After a court battle in 2008, Bundestrojan was ruled legal as long as it screened only very specific communications — essentially, Internet telephone calls.
But the Chaos Computer Club announced Saturday that it had obtained a copy of what it believed was a copy Bundestrojan, and that the program has capabilities that go far beyond legal wiretapping. In addition to keylogging and screen shots, the software is also capable of remote control and upgrade.
“This refutes the claim that an effective separation of just wiretapping internet telephony and a full-blown Trojan is possible in practice – or even desired.... The Trojan’s developers never even tried to put in technical safeguards to make sure the malware can exclusively be used for wiretapping internet telephony, as set forth by the constitution court,” said the club on its site. “Our analysis revealed once again that law enforcement agencies will overstep their authority if not watched carefully. In this case, functions clearly intended for breaking the law were implemented in this malware: they were meant for uploading and executing arbitrary code on the targeted system.”
The club also criticized security measures put in place by programmers of the alleged Trojan. Poor encryption implementation means a malicious third-party could intercept the government communications, or take control of government-infected machines, it said.
“This complete control over the infected PC – owing to the poor craftsmanship that went into this trojan – is open not just to the agency that put it there, but to everyone,” the club said. “The security level this trojan leaves the infected systems in is comparable to it setting all passwords to ‘1234.’ ”
Worse yet, the flaws make it possible to place false evidence on a suspect’s computer.
“(This) puts the whole rationale for this method of investigation into question,” the club said.
The well-regarded hacker group, founded in the 1970s, didn’t say where it had obtained the program, but said it had analyzed several different copies. It said the German Ministry of the Interior had been informed about the findings, and the club publicly demand that the German government stop using the program and initiate its self-destruction capabilities.
While Bundestrojan is designed to tap communications of suspects after a government official obtain permission from a German court, there is no technical reason that the software could not be used on U.S. citizens traveling in Germany, or even on Web users who are outside of Germany.

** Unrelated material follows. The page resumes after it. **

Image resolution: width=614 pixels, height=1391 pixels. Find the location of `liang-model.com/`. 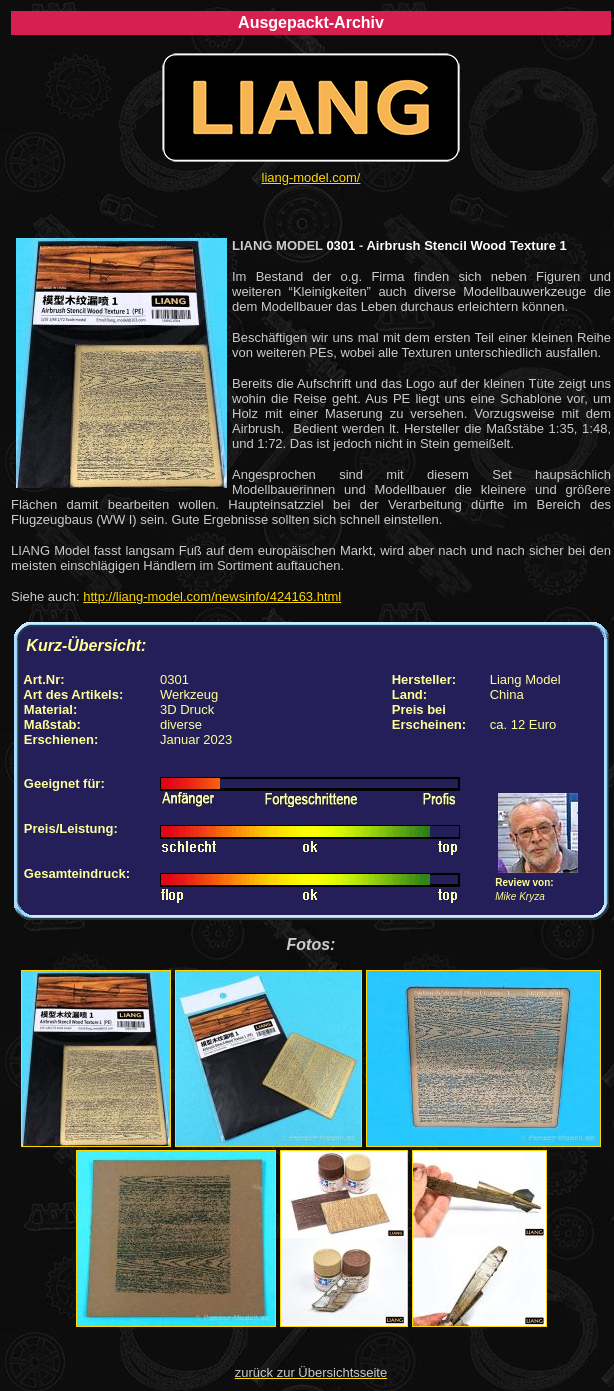 liang-model.com/ is located at coordinates (311, 177).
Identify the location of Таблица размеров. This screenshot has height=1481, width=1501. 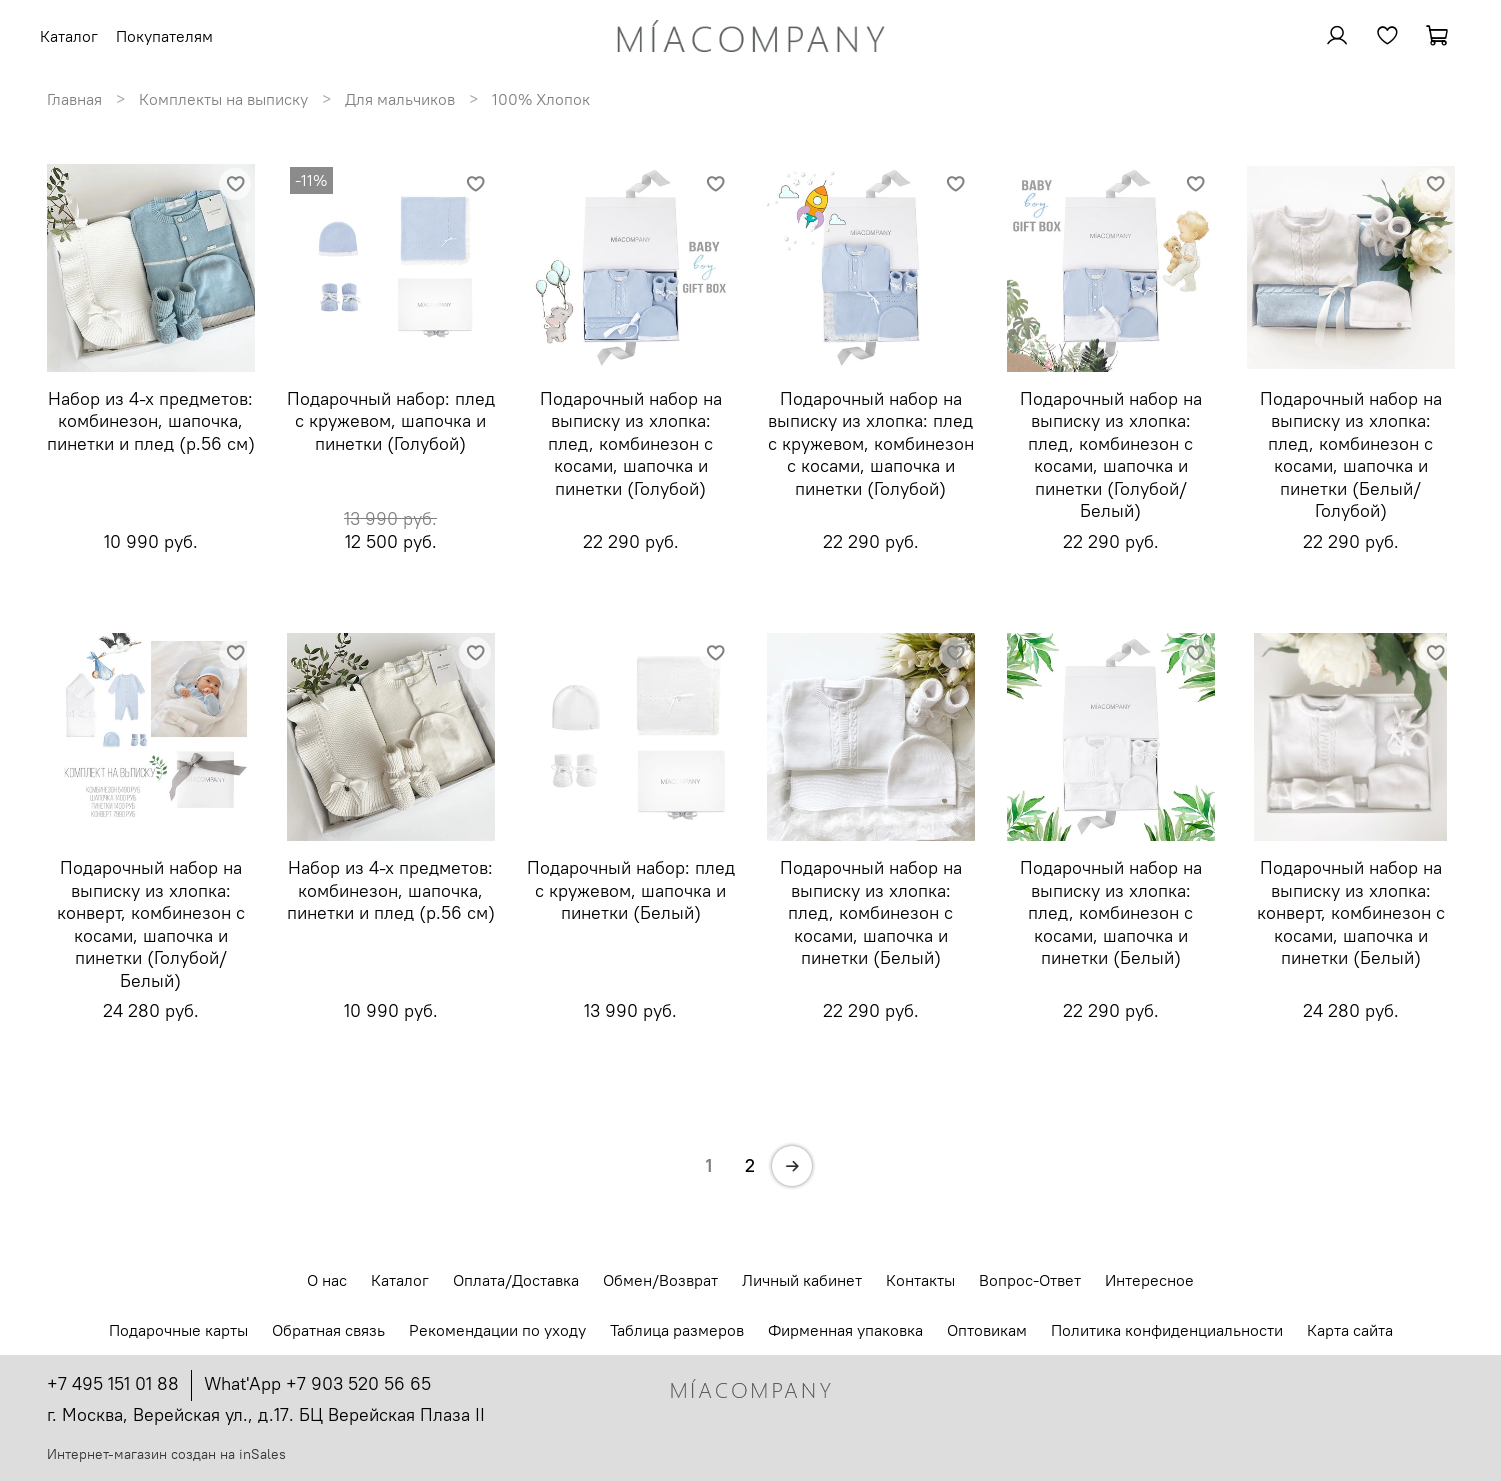 (677, 1330).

Government use of voice-over-IP monitoring software first came to light in 2006 when the Swiss government announced it was considering software written by Swiss-based ERA IT Solutions. At the time, Switzerland said the program’s use would require a court order.
Antivirus companies have long held that they would detect and disable any such government-monitoring software found on users’ machines. That public stance dates from 2001, when an msnbc.com report revealed that the FBI had developed a Trojan called Magic Lantern, which had capabilities similar to Bundestrojan. F‑Secure’s policy statement on Bundestrojan references Magic Lantern.